» **EXERCISE DESCRIPTION**
Give back exactly the lines from the one containing "Cookies (142, 2551)" through the end of the records, including both, and no others.

» **DATASET EXTRACT**
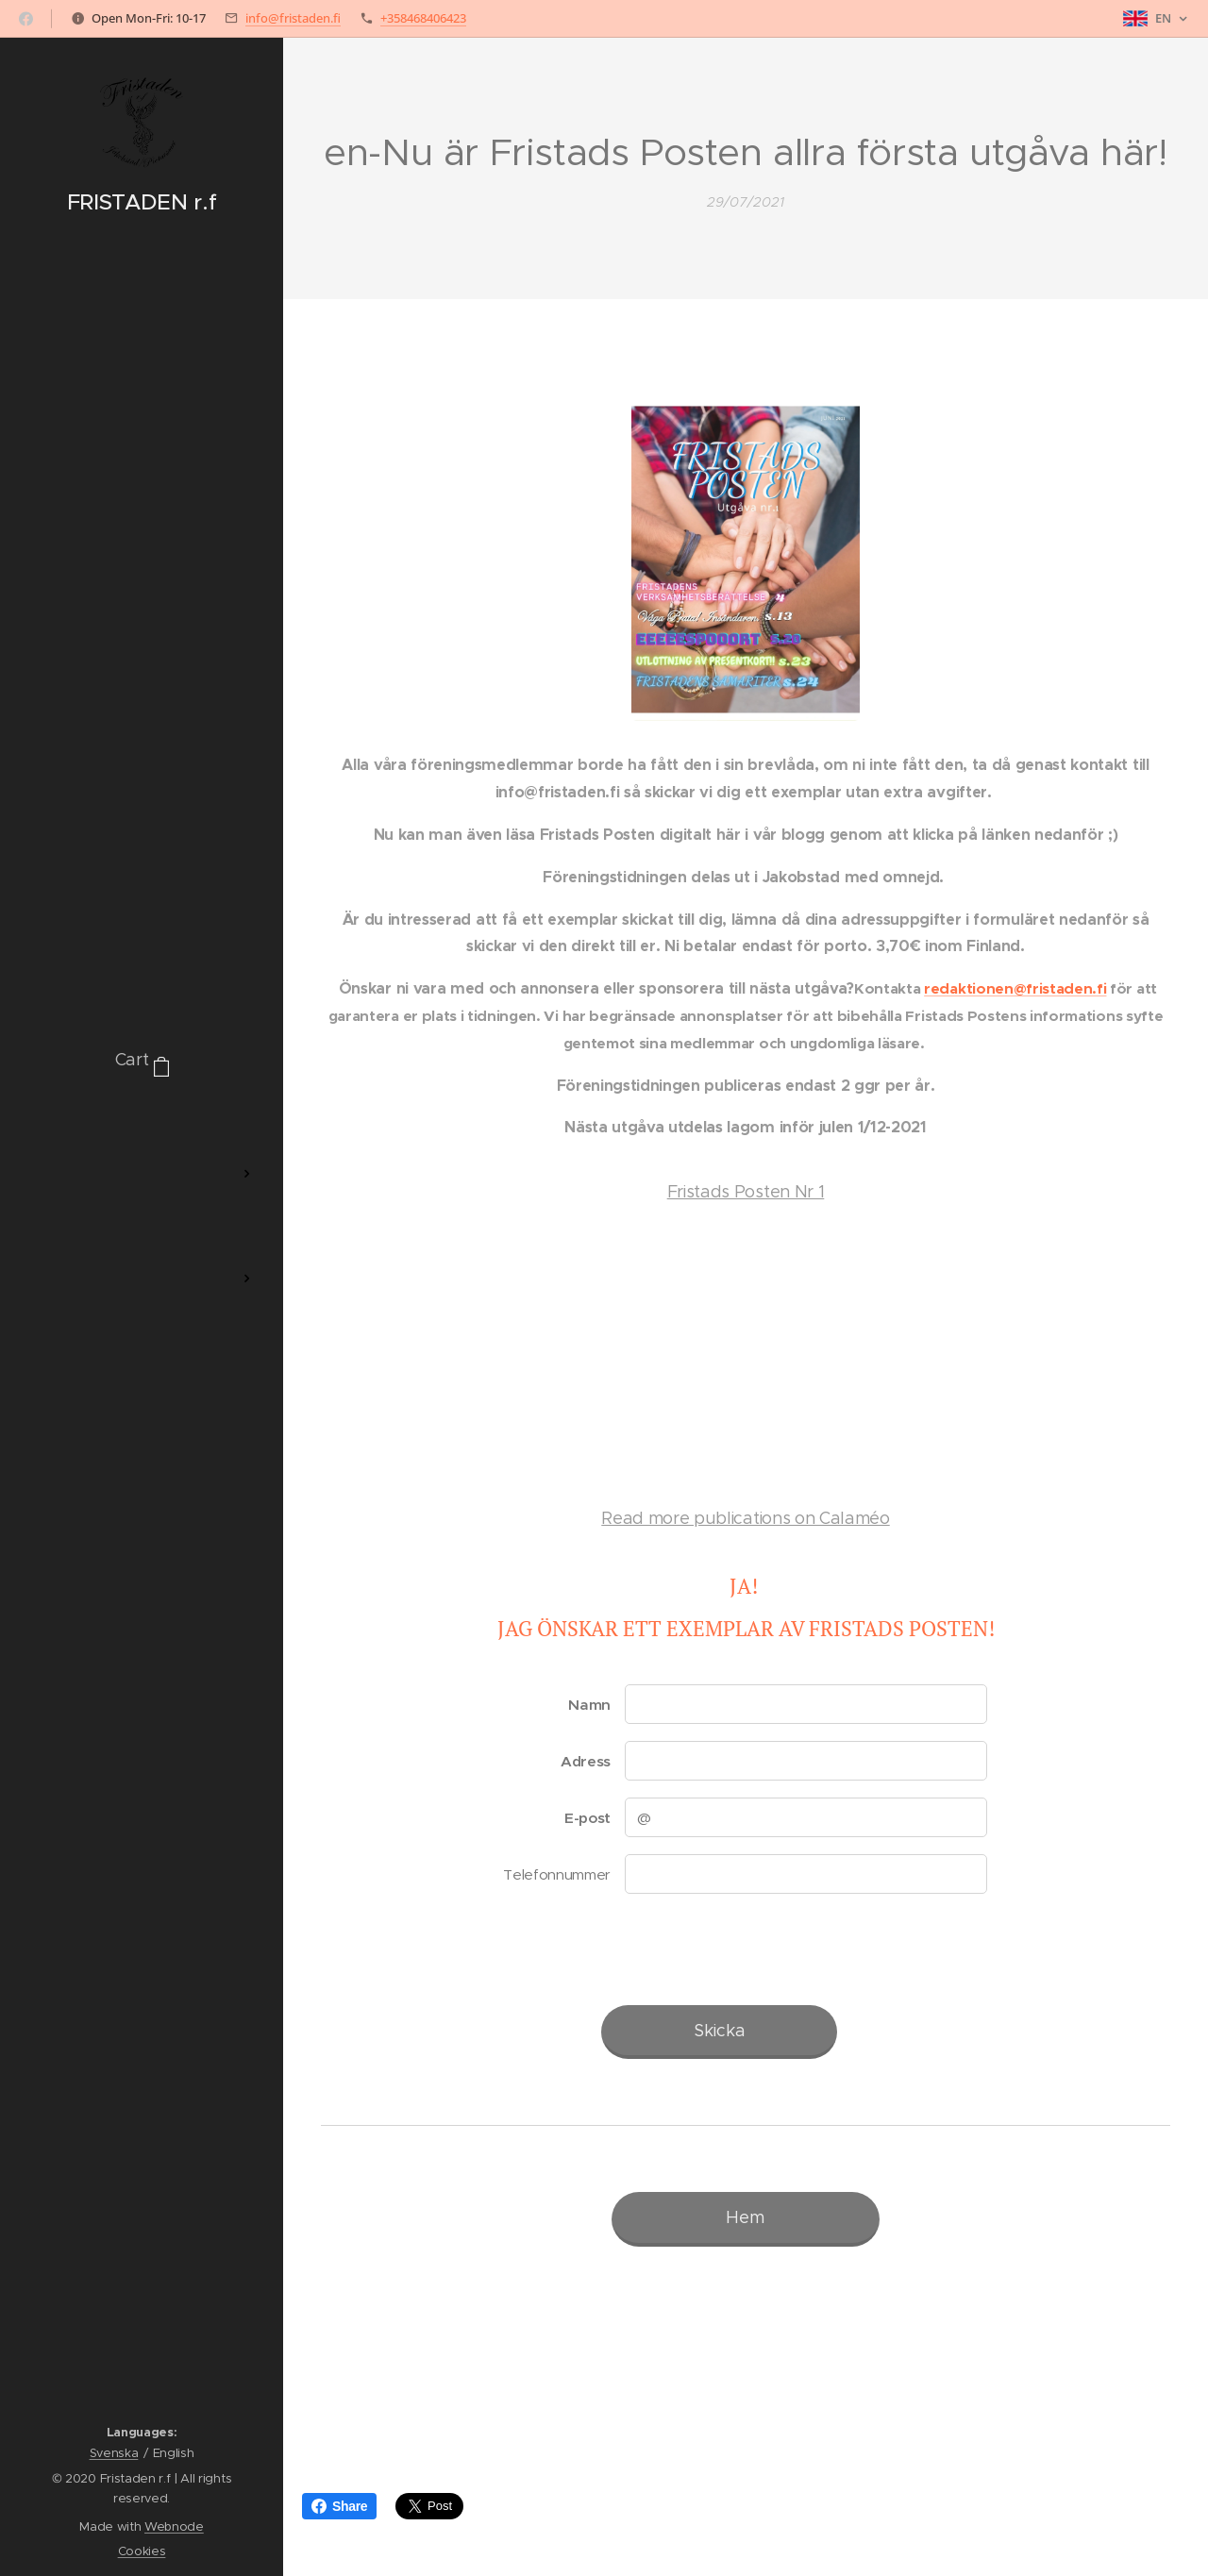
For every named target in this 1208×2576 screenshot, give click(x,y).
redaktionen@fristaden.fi (1015, 989)
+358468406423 (423, 17)
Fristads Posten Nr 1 (746, 1192)
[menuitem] (141, 1118)
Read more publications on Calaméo (745, 1518)
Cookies (142, 2551)
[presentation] (767, 1949)
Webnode (174, 2526)
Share (339, 2506)
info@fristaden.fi (293, 17)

» **TASK SOLUTION**
Cookies (142, 2551)
[presentation] (767, 1949)
Webnode (174, 2526)
Share (339, 2506)
info@fristaden.fi (293, 17)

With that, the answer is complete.